Since aircraft manufacturers usually receive major payments after delivery of aircraft, aircraft delivery volume has always been regarded as an important indicator for investors to refer to the financial situation of aviation manufacturers. Although Airbus cut its delivery forecast, according to the current situation, there is no big problem that its annual delivery volume exceeds that of Boeing.
If the final situation is consistent with the prediction, it is also the first time that Airbus has surpassed Boeing in the number of civil aircraft delivery since 2011 and returned to the position of the worlds largest aircraft manufacturer, which is also Airbuss first goal in recent years.
Airbuss adjusted target delivery volume is not without trace. In the first half of this year, it delivered 389 aircraft, which also means that it will have to deliver 500 aircraft in the second half of this year to reach the original target. At that time, the industry predicted that Airbus might have a certain target delivery volume adjustment.
The increase in Airbus deliveries this year is mainly due to the delivery of a220 series aircraft. The arrival of the aircraft helped Airbus achieve a 28% increase in deliveries in the first quarter of this year.
But in fact, due to the large-scale delayed delivery of a320neo series, Airbus still faces challenges in achieving the annual delivery target.
Airbus has not neglected to solve this problem, but due to the complexity of supply chain and aircraft flexible configuration options, it will take some time to solve the problem.
In a statement, Airbus CEO Fu Li said Airbus was focused on increasing a320neo production and improving industrial processes. According to the plan, Airbus will further increase a320neo production in the fourth quarter of this year, and will achieve the goal of 63 a321neo per month in 2021.
In addition, Airbus said that it will increase the production rate of a330neo series, and Airbus is optimistic that the series will achieve balance of payments within the year.

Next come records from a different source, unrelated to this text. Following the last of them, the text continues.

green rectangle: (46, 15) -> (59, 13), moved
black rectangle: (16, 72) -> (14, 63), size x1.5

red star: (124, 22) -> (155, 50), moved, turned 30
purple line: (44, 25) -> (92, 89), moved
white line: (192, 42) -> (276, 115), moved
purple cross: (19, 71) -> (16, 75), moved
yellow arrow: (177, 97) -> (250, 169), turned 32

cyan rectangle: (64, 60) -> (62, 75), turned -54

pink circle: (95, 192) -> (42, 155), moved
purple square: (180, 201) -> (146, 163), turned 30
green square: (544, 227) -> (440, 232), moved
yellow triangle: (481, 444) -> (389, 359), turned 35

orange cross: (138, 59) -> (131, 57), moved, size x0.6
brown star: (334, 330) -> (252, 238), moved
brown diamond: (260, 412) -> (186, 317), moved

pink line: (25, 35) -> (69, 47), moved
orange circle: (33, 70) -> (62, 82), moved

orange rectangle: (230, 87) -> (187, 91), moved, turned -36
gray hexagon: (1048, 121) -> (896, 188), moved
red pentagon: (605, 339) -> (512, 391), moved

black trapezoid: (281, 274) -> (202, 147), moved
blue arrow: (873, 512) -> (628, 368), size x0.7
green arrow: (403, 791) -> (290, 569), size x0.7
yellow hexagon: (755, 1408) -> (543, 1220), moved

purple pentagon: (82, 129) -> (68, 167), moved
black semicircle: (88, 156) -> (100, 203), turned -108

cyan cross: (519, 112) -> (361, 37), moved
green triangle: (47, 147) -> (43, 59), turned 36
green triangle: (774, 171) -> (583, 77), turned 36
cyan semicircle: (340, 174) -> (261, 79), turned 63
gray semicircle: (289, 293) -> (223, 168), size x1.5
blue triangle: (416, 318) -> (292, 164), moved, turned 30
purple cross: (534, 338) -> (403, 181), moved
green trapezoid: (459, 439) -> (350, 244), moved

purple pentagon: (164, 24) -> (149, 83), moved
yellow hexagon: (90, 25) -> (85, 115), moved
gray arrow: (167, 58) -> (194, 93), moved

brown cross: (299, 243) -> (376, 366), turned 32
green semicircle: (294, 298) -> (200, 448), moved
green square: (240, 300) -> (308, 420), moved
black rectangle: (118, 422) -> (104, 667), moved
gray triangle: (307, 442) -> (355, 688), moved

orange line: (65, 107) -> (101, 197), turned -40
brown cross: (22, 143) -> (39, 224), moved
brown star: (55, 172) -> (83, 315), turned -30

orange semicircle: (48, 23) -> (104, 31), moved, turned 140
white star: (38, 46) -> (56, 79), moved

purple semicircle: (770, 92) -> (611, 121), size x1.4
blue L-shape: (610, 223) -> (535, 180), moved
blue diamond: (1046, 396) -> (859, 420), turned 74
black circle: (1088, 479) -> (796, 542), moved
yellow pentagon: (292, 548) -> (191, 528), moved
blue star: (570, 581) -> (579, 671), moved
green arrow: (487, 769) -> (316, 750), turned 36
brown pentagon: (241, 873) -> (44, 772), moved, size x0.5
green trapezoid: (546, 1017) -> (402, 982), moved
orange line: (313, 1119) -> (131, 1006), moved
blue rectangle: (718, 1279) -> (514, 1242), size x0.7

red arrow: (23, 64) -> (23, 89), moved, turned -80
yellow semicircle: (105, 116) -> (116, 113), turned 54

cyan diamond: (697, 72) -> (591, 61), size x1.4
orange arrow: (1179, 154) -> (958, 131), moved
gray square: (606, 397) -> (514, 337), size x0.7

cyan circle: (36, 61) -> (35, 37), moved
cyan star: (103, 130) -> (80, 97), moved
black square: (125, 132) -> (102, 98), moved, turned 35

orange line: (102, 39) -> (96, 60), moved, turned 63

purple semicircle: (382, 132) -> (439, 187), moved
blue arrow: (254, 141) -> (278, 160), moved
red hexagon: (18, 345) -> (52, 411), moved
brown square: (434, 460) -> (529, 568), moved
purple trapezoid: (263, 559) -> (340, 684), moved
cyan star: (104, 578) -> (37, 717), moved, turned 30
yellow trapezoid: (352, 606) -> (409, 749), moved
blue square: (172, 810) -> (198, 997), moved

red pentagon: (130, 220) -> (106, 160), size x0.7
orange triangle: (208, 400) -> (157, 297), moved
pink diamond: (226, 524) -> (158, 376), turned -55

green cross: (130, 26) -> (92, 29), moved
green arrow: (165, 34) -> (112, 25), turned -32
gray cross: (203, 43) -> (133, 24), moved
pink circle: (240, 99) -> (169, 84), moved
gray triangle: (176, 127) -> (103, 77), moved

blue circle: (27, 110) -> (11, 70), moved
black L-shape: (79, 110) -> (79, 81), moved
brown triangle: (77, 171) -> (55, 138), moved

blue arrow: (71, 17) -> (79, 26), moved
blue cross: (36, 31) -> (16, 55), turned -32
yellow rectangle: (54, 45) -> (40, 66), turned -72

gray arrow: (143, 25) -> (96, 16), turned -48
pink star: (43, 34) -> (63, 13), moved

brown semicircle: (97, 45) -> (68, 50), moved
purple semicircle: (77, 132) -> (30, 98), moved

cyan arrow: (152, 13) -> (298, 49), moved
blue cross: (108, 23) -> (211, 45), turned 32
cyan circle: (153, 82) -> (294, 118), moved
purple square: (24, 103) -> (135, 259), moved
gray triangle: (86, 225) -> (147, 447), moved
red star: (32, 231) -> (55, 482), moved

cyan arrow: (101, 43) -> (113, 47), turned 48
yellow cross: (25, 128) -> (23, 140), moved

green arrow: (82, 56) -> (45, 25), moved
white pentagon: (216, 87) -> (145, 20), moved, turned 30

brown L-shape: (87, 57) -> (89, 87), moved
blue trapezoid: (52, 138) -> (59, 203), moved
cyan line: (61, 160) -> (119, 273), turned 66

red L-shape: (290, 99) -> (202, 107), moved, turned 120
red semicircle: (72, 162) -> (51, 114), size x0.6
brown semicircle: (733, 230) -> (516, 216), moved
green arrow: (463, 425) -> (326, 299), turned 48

In fact, many airline executives have expressed dissatisfaction with the manufacturers delay. For example, the CEO of the international aviation group (British Airways parent company) publicly criticized the a321lr delivery delay at the financial reporting meeting, and asked Airbus to make improvements.
Indigos CEO also said this month that while Indigo is in urgent need of a new airliner, it is unable to control the delivery of the aircraft.
However, it is worth noting that indigo Airlines has announced the purchase of 300 additional a320neo series aircraft, creating a record of the largest number of aircraft orders signed between Airbus and a single airline. As the largest operator of a320neo series, its total order quantity of this type of aircraft has reached 730.
Due to the increase in Indigo airs purchase, Airbuss orders this year also increased to 603, far higher than Boeings 170.
On the whole, Airbus is doing well this year. However, due to the continuation of the aviation trade war between Europe and the United States, Airbus also made some pessimistic forecasts for the market.
At present, the United States has begun to impose 10% tariffs on new Airbus aircraft. Airbus said it may have to postpone the delivery of airliners to us customers and reorder its production lines, which could lead to cost and time problems.
Airbus is more concerned about the trade disputes it faces next year, especially in the second half of 2020, which may be difficult to manage. As the U.S. has already imposed tariffs on Airbus, Europe may start countervailing tariffs on Boeing aircraft.
Airbus CEO Fu Li stressed that he hopes to reduce the conflict between the US and Europe through negotiations before causing more serious damage.